Browning: I think it’s a combination of some extra stuff – this time we have a keyboardist that can also play guitar and drums. He’s a really good grindcore drummer, and he is a really good addition to the band. When we got him a year ago now, he just upped our ante of being able to play things. He did things that we couldn’t do with other keyboard players. In two songs, we have some keyboard leads, which is something we’ve never had. Now we have some leads on the keys, which is cool. The intros will be played live, and there’s just more parts. Some of the Nocturnus parts, Louis didn’t play through everything, but this guy plays through 98% of everything. So the keyboards have stepped up.
I think the two guitar players that we have, their soloing is different. In Nocturnus, everyone would say that Sean was similar to Mike. Mike did all of the writing. With this, the two guitar players have completely different leads. They didn’t know each other before joining the band. I’ve been working with Demian [Hefttel] longer than Belial [Koblak]. I picked them both for their style of leads that they do. Demian is more of a heavier, crunchier kind of guy, and Belial is more into the Pink Floyd-y, weirder metal stuff. With them together, it was a good mix.
Dead Rhetoric: What makes sci-fi and death metal go together well?
Browning: It just does, for some reason. Even take a band like Voivod. They aren’t death metal, but they are metal and it works out well for them. We do it too, but it doesn’t sound anything like what Voivod does. Even if we both do the same sort of thing. Sci-fi has it’s own mystique to it. It has had different areas that you can explore. You have monster realms, alien realms, demon realms, space sci-fi – all different aspects of it. With death metal, the intensity fits with it. Putting weird sounds with heavy rhythm just makes it feel sort of special I think.
Dead Rhetoric: I think it has taken off a bit in the last 15 years or so too, with bands shying away more from the death and gore aspects that were the dominate form of lyrical angles for a while.

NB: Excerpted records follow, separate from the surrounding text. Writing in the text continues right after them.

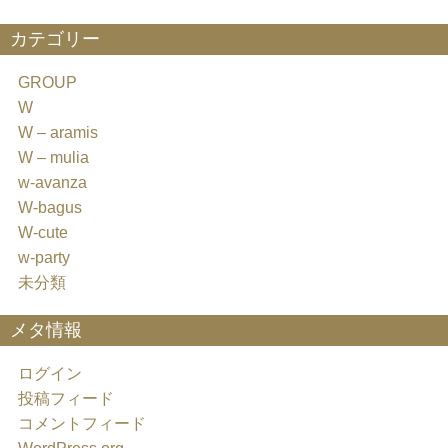
カテゴリー
GROUP
W
W – aramis
W – mulia
w-avanza
W-bagus
W-cute
w-party
未分類
メタ情報
ログイン
投稿フィード
コメントフィード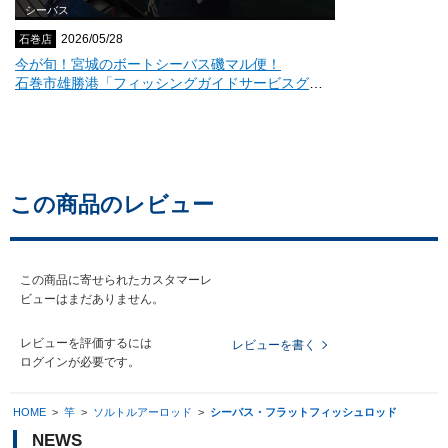
この商品のレビュー
この商品に寄せられたカスタマーレ
ビューはまだありません。
レビューを評価するには
レビューを書く
ログイン
が必要です。
HOME
>
竿
>
ソルトルアーロッド
>
シーバス・フラットフィッシュロッド
NEWS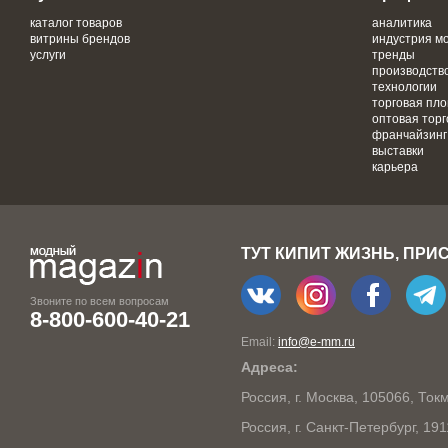
каталог товаров
аналитика
витрины брендов
индустрия м
услуги
тренды
производств
технологии
торговая пл
оптовая торг
франчайзинг
выставки
карьера
ТУТ КИПИТ ЖИЗНЬ, ПРИ
Звоните по всем вопросам
8-800-600-40-21
Email:
info@e-mm.ru
Адреса:
Россия, г. Москва, 105066, То
Россия, г. Санкт-Петербург, 19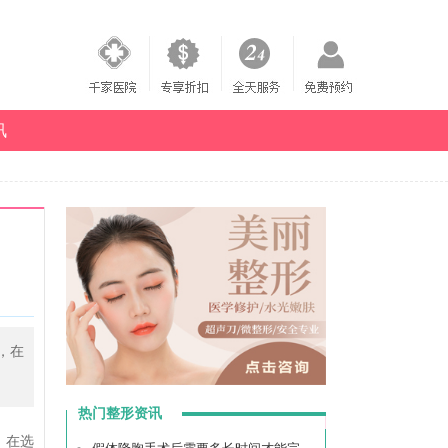
讯
，在
热门整形资讯
，在选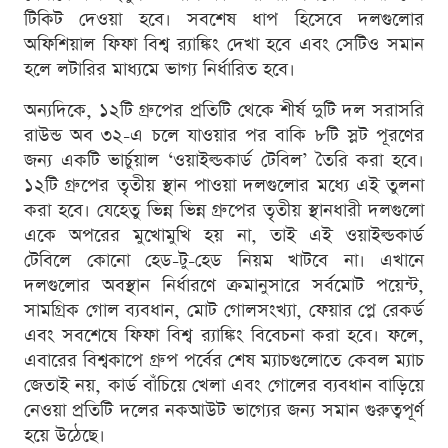
টিকিট দেওয়া হবে। সবশেষ ধাপ হিসেবে দলগুলোর
অফিশিয়াল ফিফা বিশ্ব র‌্যাঙ্কিং দেখা হবে এবং সেটিও সমান
হলে লটারির মাধ্যমে ভাগ্য নির্ধারিত হবে।
অন্যদিকে, ১২টি গ্রুপের প্রতিটি থেকে শীর্ষ দুটি দল সরাসরি
রাউন্ড অব ৩২-এ চলে যাওয়ার পর বাকি ৮টি স্লট পূরণের
জন্য একটি ভার্চুয়াল ‘ওয়াইল্ডকার্ড টেবিল’ তৈরি করা হবে।
১২টি গ্রুপের তৃতীয় স্থান পাওয়া দলগুলোর মধ্যে এই তুলনা
করা হবে। যেহেতু ভিন্ন ভিন্ন গ্রুপের তৃতীয় স্থানধারী দলগুলো
একে অপরের মুখোমুখি হয় না, তাই এই ওয়াইল্ডকার্ড
টেবিলে কোনো হেড-টু-হেড নিয়ম খাটবে না। এখানে
দলগুলোর অবস্থান নির্ধারণে ক্রমানুসারে সর্বমোট পয়েন্ট,
সামগ্রিক গোল ব্যবধান, মোট গোলসংখ্যা, ফেয়ার প্লে রেকর্ড
এবং সবশেষে ফিফা বিশ্ব র‌্যাঙ্কিং বিবেচনা করা হবে। ফলে,
এবারের বিশ্বকাপে গ্রুপ পর্বের শেষ ম্যাচগুলোতে কেবল ম্যাচ
জেতাই নয়, কার্ড বাঁচিয়ে খেলা এবং গোলের ব্যবধান বাড়িয়ে
নেওয়া প্রতিটি দলের নকআউট ভাগ্যের জন্য সমান গুরুত্বপূর্ণ
হয়ে উঠেছে।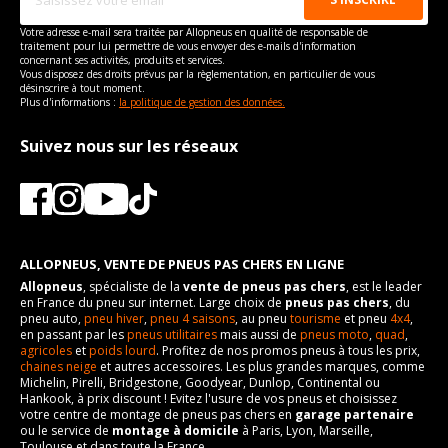
Votre adresse e-mail sera traitée par Allopneus en qualité de responsable de
traitement pour lui permettre de vous envoyer des e-mails d'information
concernant ses activités, produits et services.
Vous disposez des droits prévus par la règlementation, en particulier de vous
désinscrire à tout moment.
Plus d'informations :
la politique de gestion des données.
Suivez nous sur les réseaux
ALLOPNEUS, VENTE DE PNEUS PAS CHERS EN LIGNE
Allopneus
, spécialiste de la
vente de pneus pas chers
, est le leader
en France du pneu sur internet. Large choix de
pneus pas chers
, du
pneu auto,
pneu hiver
,
pneu 4 saisons
, au pneu
tourisme
et pneu
4x4
,
en passant par les
pneus utilitaires
mais aussi de
pneus moto
,
quad
,
agricoles
et
poids lourd
. Profitez de nos promos pneus à tous les prix,
chaines neige
et autres accessoires. Les plus grandes marques, comme
Michelin, Pirelli, Bridgestone, Goodyear, Dunlop, Continental ou
Hankook, à prix discount ! Evitez l'usure de vos pneus et choisissez
votre centre de montage de pneus pas chers en
garage partenaire
ou le service de
montage à domicile
à Paris, Lyon, Marseille,
Toulouse et dans toute la France.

Browning: Yeah, you can only kill somebody so many millions of times in a song [laughs]! I wanted to do something different from the beginning. I have always liked science fiction. I grew up watching Star Trek and things like that. By the time Star Wars came out, I was a little older. I like Star Wars, but I really liked the older stuff. To me, the original Star Trek, Space: 1999, UFO…things like that were what I grew up on and they were a little more serious in their sci-fi programming. That was the kind of stuff I wanted to put into the music. I always liked stuff like Night Gallery. If you could mix Night Gallery with The Outer Limits, then you had something really crazy!
I thought that if a band did science fiction and horror together, it would be really cool. That’s what Alien is. That was one of the first mixes of sci-fi and horror, and what a movie it was. When they mixed sci-fi and horror, no one had seen it that way before. You had aliens in War of the Worlds back in the 1950s, but nothing hit like when Alien came out and they mixed extreme horror and science fiction. That was something no one ever saw before. That stuff, like Giger and Alien – I wanted to have a band that sounded like. That was where I got a good idea of what I wanted to do.